(Beginning of DATA PROVIDED)

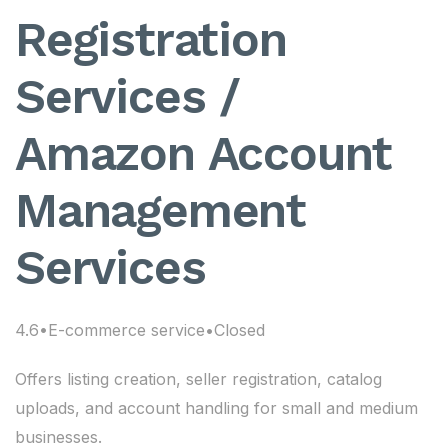
Registration
Services /
Amazon Account
Management
Services
4.6•E-commerce service•Closed
Offers listing creation, seller registration, catalog
uploads, and account handling for small and medium
businesses.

(End of DATA PROVIDED)

REQUIRED ACTION: Give the listing again word for word. Skip every image.

RESPONSE BOX:
Registration
Services /
Amazon Account
Management
Services
4.6•E-commerce service•Closed
Offers listing creation, seller registration, catalog
uploads, and account handling for small and medium
businesses.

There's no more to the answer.